IEEE Trans Image Process. 2017 Jul;26(7):3492-3506. doi: 10.1109/TIP.2017.2700762. Epub 2017 May 3.
Person re-identification across disjoint camera views has been widely applied in video surveillance yet it is still a challenging problem. One of the major challenges lies in the lack of spatial and temporal cues, which makes it difficult to deal with large variations of lighting conditions, viewing angles, body poses, and occlusions. Recently, several deep-learning-based person re-identification approaches have been proposed and achieved remarkable performance. However, most of those approaches extract discriminative features from the whole frame at one glimpse without differentiating various parts of the persons to identify. It is essentially important to examine multiple highly discriminative local regions of the person images in details through multiple glimpses for dealing with the large appearance variance. In this paper, we propose a new soft attention-based model, i.e., the end-to-end comparative attention network (CAN), specifically tailored for the task of person re-identification. The end-to-end CAN learns to selectively focus on parts of pairs of person images after taking a few glimpses of them and adaptively comparing their appearance. The CAN model is able to learn which parts of images are relevant for discerning persons and automatically integrates information from different parts to determine whether a pair of images belongs to the same person. In other words, our proposed CAN model simulates the human perception process to verify whether two images are from the same person.

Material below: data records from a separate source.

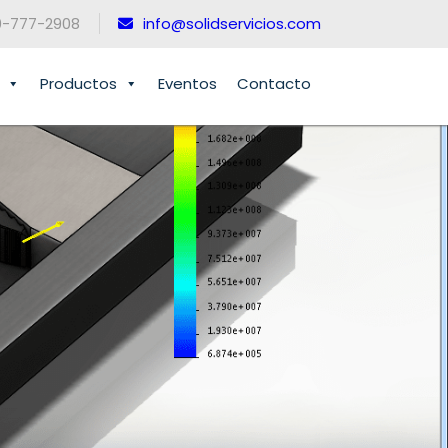
0-777-2908
info@solidservicios.com
Productos
Eventos
Contacto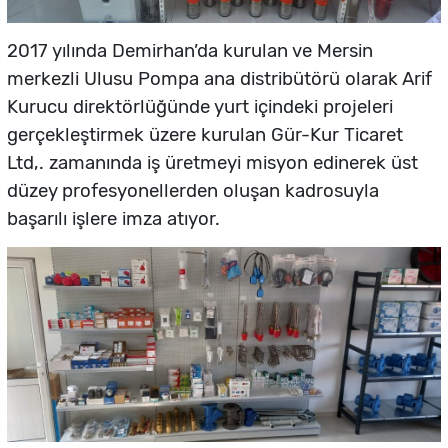
2017 yılında Demirhan’da kurulan ve Mersin
merkezli Ulusu Pompa ana distribütörü olarak Arif
Kurucu direktörlüğünde yurt içindeki projeleri
gerçekleştirmek üzere kurulan Gür-Kur Ticaret
Ltd,. zamanında iş üretmeyi misyon edinerek üst
düzey profesyonellerden oluşan kadrosuyla
başarılı işlere imza atıyor.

Extensive experiments on four benchmark person re-identification data sets, including CUHK01, CHUHK03, Market-1501, and VIPeR, clearly demonstrate that our proposed end-to-end CAN for person re-identification outperforms well established baselines significantly and offer the new state-of-the-art performance.
跨不相交摄像机视图的人员重新识别已广泛应用于视频监控,但它仍然是一个具有挑战性的问题。主要挑战之一在于缺乏空间和时间线索,这使得处理光照条件、视角、身体姿势和遮挡的大变化变得困难。最近,已经提出了几种基于深度学习的人员重新识别方法,并取得了显著的性能。然而,大多数这些方法从整帧中提取判别特征,而不区分人员的各个部分来识别。通过多次观察详细检查人员图像的多个高度判别局部区域,对于处理大的外观变化至关重要。在本文中,我们提出了一种新的基于软注意力的模型,即端到端对比注意力网络(CAN),专门用于人员重新识别任务。端到端 CAN 学会在对它们进行几次观察后有选择地关注人员对图像的部分,并自适应地比较它们的外观。CAN 模型能够学习哪些部分的图像对于区分人员是相关的,并自动整合来自不同部分的信息以确定一对图像是否属于同一个人。换句话说,我们提出的 CAN 模型模拟了人类的感知过程,以验证两幅图像是否来自同一个人。在包括 CUHK01、CHUHK03、Market-1501 和 VIPeR 在内的四个基准人员重新识别数据集上进行的广泛实验清楚地表明,我们提出的用于人员重新识别的端到端 CAN 明显优于既定的基准,并提供了新的最先进的性能。